Statute of Limitations on Medical Bills: Know Your Rights

By Talk About Debt Team
Reviewed by Ben Jackson
Last Updated: February 17, 2026
8 min read
The Bottom Line

The statute of limitations on medical debt varies by state, typically ranging from three to ten years. If a collector sues you after this deadline expires, you can use it as a defense to get the case dismissed, but you must respond to the lawsuit and assert this defense in your Answer. Even time-barred debt can affect your credit for seven years, so understanding your state's timeline is critical to protecting your rights.

Answer Your Lawsuit

Facing a lawsuit over old medical bills? You may have a powerful defense.

The statute of limitations could get your case dismissed entirely. But you need to act fast and understand your rights.

Sued for Medical Debt? Respond Before Your Deadline

Don't let collectors win by default. Draft and file your Answer with the expired statute of limitations defense before your court deadline passes.

Respond to Lawsuit

What Is a Statute of Limitations on Medical Debt?

A statute of limitations sets a deadline for legal action. Creditors and collectors can only sue you within a specific timeframe.

After that window closes, they lose their right to take you to court.

The statute ranges from three to ten years for medical debt. Your state determines the exact limit.

Courts don’t automatically track these deadlines. You must raise the statute of limitations as a defense in your Answer document.

If you prove the debt is time-barred, the judge will dismiss the case.

Important: An expired statute doesn’t erase the debt. Collectors can still contact you. The debt can still damage your credit report for up to seven years.

How the Statute of Limitations Works

Understanding these time limits gives you leverage in debt lawsuits.

The clock typically starts on your last payment date. Making even a small payment can reset the entire timeline.

Debt collectors know this. They often pressure you into paying a nominal amount on old debts.

Don’t fall for it. One payment restarts the statute of limitations clock completely.

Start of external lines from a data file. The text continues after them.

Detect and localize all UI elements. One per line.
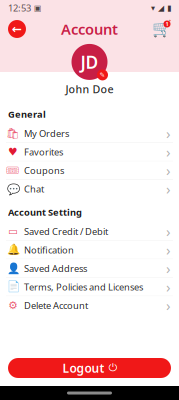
- staticText: Notification: [24, 244, 74, 256]
- staticText: ▾ ◢ ▮: [151, 4, 171, 13]
- staticText: ▣: [31, 4, 42, 13]
- staticText: ›: [166, 296, 171, 315]
- button[interactable]: ⚙: [0, 296, 179, 314]
- staticText: 🔔: [6, 244, 20, 256]
- staticText: 1: [166, 20, 168, 28]
- staticText: 📄: [6, 281, 20, 293]
- button[interactable]: 👤: [0, 259, 179, 277]
- staticText: ›: [166, 179, 171, 199]
- staticText: ⏻: [108, 363, 116, 373]
- staticText: ›: [166, 142, 171, 162]
- button[interactable]: 🎟: [0, 161, 179, 179]
- staticText: 🛒: [152, 20, 172, 38]
- staticText: Delete Account: [24, 299, 88, 312]
- staticText: 🛍: [6, 127, 20, 140]
- staticText: My Orders: [24, 127, 69, 140]
- staticText: ›: [166, 277, 171, 296]
- staticText: ›: [166, 240, 171, 260]
- staticText: Coupons: [24, 164, 64, 177]
- button[interactable]: 🛍: [0, 124, 179, 142]
- button[interactable]: ♥: [0, 143, 179, 161]
- button[interactable]: Back: [4, 16, 30, 42]
- staticText: 👤: [6, 262, 20, 274]
- staticText: General: [8, 108, 46, 120]
- button[interactable]: Cart: [149, 16, 175, 42]
- staticText: JD: [80, 50, 98, 73]
- staticText: ›: [166, 258, 171, 278]
- button[interactable]: Logout: [8, 358, 171, 378]
- staticText: Logout: [62, 360, 104, 376]
- staticText: Saved Address: [24, 262, 87, 274]
- staticText: John Doe: [66, 82, 114, 96]
- staticText: ←: [12, 22, 22, 36]
- staticText: Saved Credit / Debit: [24, 225, 108, 238]
- button[interactable]: 🔔: [0, 241, 179, 259]
- staticText: ›: [166, 161, 171, 180]
- button[interactable]: Edit profile photo: [97, 69, 108, 80]
- staticText: ›: [166, 124, 171, 143]
- staticText: 12:53: [8, 2, 31, 14]
- staticText: ✎: [100, 71, 106, 79]
- staticText: 🎟: [6, 164, 20, 176]
- button[interactable]: 📄: [0, 278, 179, 296]
- staticText: Favorites: [24, 146, 63, 158]
- staticText: Chat: [24, 183, 44, 195]
- staticText: ▭: [8, 225, 18, 237]
- staticText: ⚙: [8, 299, 18, 311]
- staticText: ♥: [8, 146, 18, 158]
- button[interactable]: ▭: [0, 222, 179, 240]
- staticText: Account: [61, 19, 118, 39]
- staticText: Account Setting: [8, 206, 82, 218]
- staticText: 💬: [6, 183, 20, 195]
- button[interactable]: 💬: [0, 180, 179, 198]
- staticText: Terms, Policies and Licenses: [24, 281, 143, 293]
- staticText: ›: [166, 222, 171, 241]
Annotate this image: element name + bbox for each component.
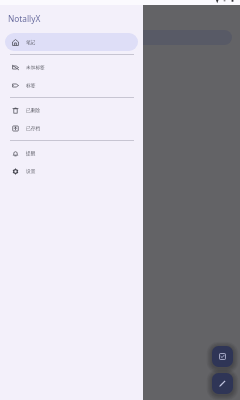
button[interactable]: 标签 bbox=[5, 76, 138, 94]
button[interactable]: 提醒 bbox=[5, 144, 138, 162]
button[interactable]: New list bbox=[212, 346, 233, 367]
staticText: 已存档 bbox=[26, 125, 41, 131]
button[interactable]: 已删除 bbox=[5, 101, 138, 119]
button[interactable]: 设置 bbox=[5, 162, 138, 180]
button[interactable]: Search bbox=[8, 30, 232, 45]
button[interactable]: 未加标签 bbox=[5, 58, 138, 76]
staticText: 标签 bbox=[26, 82, 36, 88]
staticText: 笔记 bbox=[26, 39, 36, 45]
staticText: 已删除 bbox=[26, 107, 41, 113]
button[interactable]: 已存档 bbox=[5, 119, 138, 137]
staticText: 提醒 bbox=[26, 150, 36, 156]
button[interactable]: 笔记 bbox=[5, 33, 138, 51]
staticText: NotallyX bbox=[8, 13, 41, 24]
staticText: 未加标签 bbox=[26, 64, 45, 70]
button[interactable]: New note bbox=[212, 373, 233, 394]
staticText: 设置 bbox=[26, 168, 36, 174]
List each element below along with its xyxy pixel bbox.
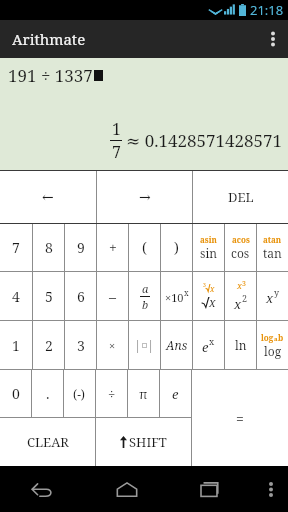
button[interactable]: 9 xyxy=(65,224,96,271)
staticText: ) xyxy=(174,238,179,257)
button[interactable]: × xyxy=(97,321,128,369)
button[interactable]: acos xyxy=(225,224,256,271)
staticText: cos xyxy=(231,245,250,261)
button[interactable]: More options xyxy=(258,20,288,58)
button[interactable]: 3 xyxy=(65,321,96,369)
staticText: 8 xyxy=(45,238,53,257)
staticText: . xyxy=(46,384,50,403)
button[interactable]: ÷ xyxy=(96,370,127,417)
button[interactable]: e xyxy=(160,370,191,417)
button[interactable]: 0 xyxy=(0,370,31,417)
staticText: sin xyxy=(200,245,217,261)
button[interactable]: x xyxy=(225,272,256,320)
staticText: 9 xyxy=(77,238,85,257)
button[interactable]: Left xyxy=(0,171,96,223)
staticText: 3 xyxy=(242,279,246,289)
staticText: log xyxy=(261,332,274,343)
staticText: 2 xyxy=(45,336,53,355)
staticText: 2 xyxy=(242,292,248,304)
button[interactable]: a xyxy=(129,272,160,320)
staticText: log xyxy=(264,343,282,359)
button[interactable]: | xyxy=(129,321,160,369)
button[interactable]: = xyxy=(192,370,288,466)
staticText: b xyxy=(278,332,284,343)
button[interactable]: 4 xyxy=(0,272,32,320)
staticText: 0 xyxy=(12,384,20,403)
button[interactable]: SHIFT xyxy=(96,418,191,466)
button[interactable]: 6 xyxy=(65,272,96,320)
staticText: 21:18 xyxy=(250,1,284,19)
button[interactable]: . xyxy=(32,370,63,417)
staticText: a xyxy=(274,335,278,343)
staticText: tan xyxy=(263,245,282,261)
staticText: x xyxy=(237,279,242,291)
staticText: = xyxy=(236,409,244,428)
staticText: e xyxy=(172,385,179,403)
staticText: atan xyxy=(263,234,282,245)
staticText: 3 xyxy=(77,336,85,355)
button[interactable]: x xyxy=(257,272,288,320)
staticText: 7 xyxy=(12,238,20,257)
button[interactable]: + xyxy=(97,224,128,271)
button[interactable]: Ans xyxy=(161,321,192,369)
staticText: b xyxy=(142,297,149,312)
staticText: Arithmate xyxy=(12,29,86,49)
button[interactable]: DEL xyxy=(193,171,288,223)
staticText: ÷ xyxy=(108,385,116,403)
staticText: + xyxy=(109,238,117,257)
staticText: SHIFT xyxy=(129,433,167,451)
staticText: | xyxy=(147,336,155,354)
staticText: Ans xyxy=(166,337,188,353)
button[interactable]: Right xyxy=(97,171,192,223)
staticText: 4 xyxy=(12,287,20,306)
button[interactable]: 2 xyxy=(33,321,64,369)
button[interactable]: 7 xyxy=(0,224,32,271)
staticText: ( xyxy=(142,238,147,257)
button[interactable]: CLEAR xyxy=(0,418,95,466)
staticText: | xyxy=(134,336,142,354)
staticText: e xyxy=(202,338,209,356)
staticText: – xyxy=(109,287,116,306)
staticText: x xyxy=(234,295,242,313)
staticText: CLEAR xyxy=(27,433,69,451)
button[interactable]: Menu xyxy=(254,466,288,512)
staticText: (-) xyxy=(73,386,86,402)
button[interactable]: log xyxy=(257,321,288,369)
staticText: 3 xyxy=(203,282,206,289)
staticText: x xyxy=(266,289,274,307)
button[interactable]: e xyxy=(193,321,224,369)
button[interactable]: ( xyxy=(129,224,160,271)
button[interactable]: – xyxy=(97,272,128,320)
button[interactable]: (-) xyxy=(64,370,95,417)
staticText: 1 xyxy=(112,118,121,140)
staticText: DEL xyxy=(228,188,254,206)
staticText: x xyxy=(209,335,215,347)
button[interactable]: ) xyxy=(161,224,192,271)
button[interactable]: Home xyxy=(84,466,169,512)
button[interactable]: atan xyxy=(257,224,288,271)
button[interactable]: ×10 xyxy=(161,272,192,320)
staticText: ≈ 0.1428571428571 xyxy=(126,129,282,152)
staticText: x xyxy=(210,283,215,294)
button[interactable]: Back xyxy=(0,466,84,512)
staticText: y xyxy=(274,286,280,298)
staticText: 6 xyxy=(77,287,85,306)
button[interactable]: π xyxy=(128,370,159,417)
staticText: x xyxy=(209,294,216,310)
button[interactable]: Recent apps xyxy=(169,466,254,512)
staticText: a xyxy=(142,281,149,296)
button[interactable]: asin xyxy=(193,224,224,271)
staticText: 5 xyxy=(45,287,53,306)
staticText: ln xyxy=(235,337,247,353)
staticText: x xyxy=(184,287,189,298)
staticText: 191 ÷ 1337 xyxy=(8,64,93,87)
staticText: ← xyxy=(42,189,54,205)
button[interactable]: 3 xyxy=(193,272,224,320)
button[interactable]: 1 xyxy=(0,321,32,369)
staticText: π xyxy=(139,385,148,403)
staticText: × xyxy=(109,338,116,353)
button[interactable]: 8 xyxy=(33,224,64,271)
staticText: asin xyxy=(200,234,217,245)
button[interactable]: 5 xyxy=(33,272,64,320)
button[interactable]: ln xyxy=(225,321,256,369)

When you’re sued, you bear the responsibility to invoke this defense. Include it in your written Answer to the lawsuit.

If you don’t respond, the court issues a default judgment against you. The collector wins automatically.

Our partner Solo helps you draft and file a proper Answer in all 50 states.

Medical Debt and Your Credit Report

Even time-barred debt affects your credit score.

Medical debt in collections stays on your credit report for seven years. The statute of limitations doesn’t change this timeframe.

After seven years, the debt typically disappears from your report automatically.

Exception: If a collector gets a court judgment during those seven years, it extends visibility.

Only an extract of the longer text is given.